I also wish it well in its mission statement: moving music forward through innovative performance; advocating for new music by living composers; and creating a legacy of guiding an emerging generation of musicians.
For classical music to grow, powerful groups like Eighth Blackbird must have the wind at their backs.
All music was once new, of course, and after intermission came Wolfgang Amadeus Mozart’s Six German Dances. Thankfully, Lecce-Chong explained at the outset the playful, quirky nature of the six dances the orchestra was about to play, and how Mozart threw seemingly senseless phrases into each piece, twists that only he and his contemporaries would understand.
Like me, the audience caught on quickly. Somehow, we were part of an inside joke that no one fully understood, and that was fine. There was laughter throughout when the awkward phrases showed themselves.
Leonard Bernstein’s Fancy Free ended the night of dances. It also concluded the symphony’s three-concert salute to the iconic American maestro, and the seven sprightly dances were a good send-off. Like the six German dances from Mozart, Bernstein’s Fancy Free also contained some quirky surprises.
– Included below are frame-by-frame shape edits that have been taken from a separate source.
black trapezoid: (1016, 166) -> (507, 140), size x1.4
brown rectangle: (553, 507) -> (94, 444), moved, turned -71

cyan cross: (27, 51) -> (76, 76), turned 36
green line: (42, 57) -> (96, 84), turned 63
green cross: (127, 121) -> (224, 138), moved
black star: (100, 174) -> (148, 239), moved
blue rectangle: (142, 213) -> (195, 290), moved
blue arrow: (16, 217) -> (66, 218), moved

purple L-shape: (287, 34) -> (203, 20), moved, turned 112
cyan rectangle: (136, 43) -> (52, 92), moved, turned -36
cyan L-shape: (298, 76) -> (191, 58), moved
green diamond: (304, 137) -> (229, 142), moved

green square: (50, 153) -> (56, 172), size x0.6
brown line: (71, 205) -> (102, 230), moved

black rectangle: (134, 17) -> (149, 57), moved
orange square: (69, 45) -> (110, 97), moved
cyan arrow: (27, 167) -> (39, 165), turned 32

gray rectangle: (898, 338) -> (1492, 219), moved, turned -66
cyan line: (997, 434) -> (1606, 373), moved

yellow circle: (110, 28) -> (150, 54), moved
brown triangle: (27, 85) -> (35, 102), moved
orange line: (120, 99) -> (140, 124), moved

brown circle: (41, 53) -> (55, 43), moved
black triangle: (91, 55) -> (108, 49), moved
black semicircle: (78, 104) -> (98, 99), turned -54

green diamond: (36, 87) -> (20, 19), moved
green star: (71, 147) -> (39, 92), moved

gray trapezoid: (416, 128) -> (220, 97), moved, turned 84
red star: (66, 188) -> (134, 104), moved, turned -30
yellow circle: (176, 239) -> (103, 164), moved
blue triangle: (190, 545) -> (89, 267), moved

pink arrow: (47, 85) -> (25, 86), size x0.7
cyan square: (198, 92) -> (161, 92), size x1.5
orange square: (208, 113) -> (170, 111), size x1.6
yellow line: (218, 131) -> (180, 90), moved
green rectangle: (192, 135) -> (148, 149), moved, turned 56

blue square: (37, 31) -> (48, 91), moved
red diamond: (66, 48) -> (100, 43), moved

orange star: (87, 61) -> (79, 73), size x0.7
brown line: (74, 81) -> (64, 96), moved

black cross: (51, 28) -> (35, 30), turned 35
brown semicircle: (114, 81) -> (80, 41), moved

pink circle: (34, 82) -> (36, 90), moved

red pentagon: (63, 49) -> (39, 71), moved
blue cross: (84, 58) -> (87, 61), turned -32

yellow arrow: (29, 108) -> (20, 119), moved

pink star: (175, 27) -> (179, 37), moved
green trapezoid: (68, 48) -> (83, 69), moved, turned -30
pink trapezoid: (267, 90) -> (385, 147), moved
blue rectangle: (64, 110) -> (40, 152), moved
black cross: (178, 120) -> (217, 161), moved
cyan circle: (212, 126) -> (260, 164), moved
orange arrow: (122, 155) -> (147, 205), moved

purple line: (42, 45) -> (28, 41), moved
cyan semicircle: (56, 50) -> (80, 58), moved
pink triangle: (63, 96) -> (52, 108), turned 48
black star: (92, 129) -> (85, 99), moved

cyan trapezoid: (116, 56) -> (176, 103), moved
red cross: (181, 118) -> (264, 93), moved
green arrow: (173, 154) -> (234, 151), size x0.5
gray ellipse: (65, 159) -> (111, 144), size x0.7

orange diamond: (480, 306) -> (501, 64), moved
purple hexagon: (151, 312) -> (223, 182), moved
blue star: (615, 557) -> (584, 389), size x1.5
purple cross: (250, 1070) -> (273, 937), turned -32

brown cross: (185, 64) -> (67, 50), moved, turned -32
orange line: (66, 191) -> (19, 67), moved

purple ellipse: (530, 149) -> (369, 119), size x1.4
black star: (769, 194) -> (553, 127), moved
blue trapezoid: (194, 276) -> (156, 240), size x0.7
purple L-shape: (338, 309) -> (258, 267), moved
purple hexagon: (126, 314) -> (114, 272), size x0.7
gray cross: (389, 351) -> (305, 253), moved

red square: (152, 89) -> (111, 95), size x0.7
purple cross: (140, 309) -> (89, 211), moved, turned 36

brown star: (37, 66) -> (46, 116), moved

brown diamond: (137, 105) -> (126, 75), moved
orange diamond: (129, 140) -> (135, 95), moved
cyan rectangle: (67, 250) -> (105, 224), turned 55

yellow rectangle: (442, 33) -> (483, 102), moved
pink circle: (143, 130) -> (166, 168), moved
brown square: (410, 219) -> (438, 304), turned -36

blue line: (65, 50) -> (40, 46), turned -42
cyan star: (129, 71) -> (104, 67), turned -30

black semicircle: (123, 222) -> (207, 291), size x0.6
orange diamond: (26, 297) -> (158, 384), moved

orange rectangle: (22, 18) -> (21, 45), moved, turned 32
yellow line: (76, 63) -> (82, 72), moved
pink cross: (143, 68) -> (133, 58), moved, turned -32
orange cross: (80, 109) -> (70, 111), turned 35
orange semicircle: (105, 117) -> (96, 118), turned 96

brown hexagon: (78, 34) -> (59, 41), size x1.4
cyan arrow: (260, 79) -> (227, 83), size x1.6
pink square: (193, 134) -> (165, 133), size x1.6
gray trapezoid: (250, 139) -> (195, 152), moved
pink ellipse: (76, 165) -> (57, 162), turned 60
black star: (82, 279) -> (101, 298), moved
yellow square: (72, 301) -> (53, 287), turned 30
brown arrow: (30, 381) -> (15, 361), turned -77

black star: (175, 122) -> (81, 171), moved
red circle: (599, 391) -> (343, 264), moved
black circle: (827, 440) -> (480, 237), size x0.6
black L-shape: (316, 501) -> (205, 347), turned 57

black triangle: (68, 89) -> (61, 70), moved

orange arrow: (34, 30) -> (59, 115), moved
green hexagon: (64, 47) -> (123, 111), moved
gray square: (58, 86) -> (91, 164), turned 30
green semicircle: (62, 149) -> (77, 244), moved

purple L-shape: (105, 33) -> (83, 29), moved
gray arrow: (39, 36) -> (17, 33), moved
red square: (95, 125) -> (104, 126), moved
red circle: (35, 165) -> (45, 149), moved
The audience enjoyed it and played along with the music.
The symphony’s ongoing salute to Bernstein was not overdone, I think, but I was ready to see it end. Three parts of three symphony nights spanning three months (and absorbing all of Bernstein’s powerful dynamics in the process) seemed to be ideal.
Now we move on to Dec. 1 with the Eugene Symphony Orchestra’s salute to Star Wars (a joke by its creator George Lucas, because Episode IV: A New Hope actually was the first in the Star Wars series) at Silva Concert Hall, with the orchestra playing the musical part of the soundtrack while the movie shows on a giant screen. The concert begins at 7 p.m.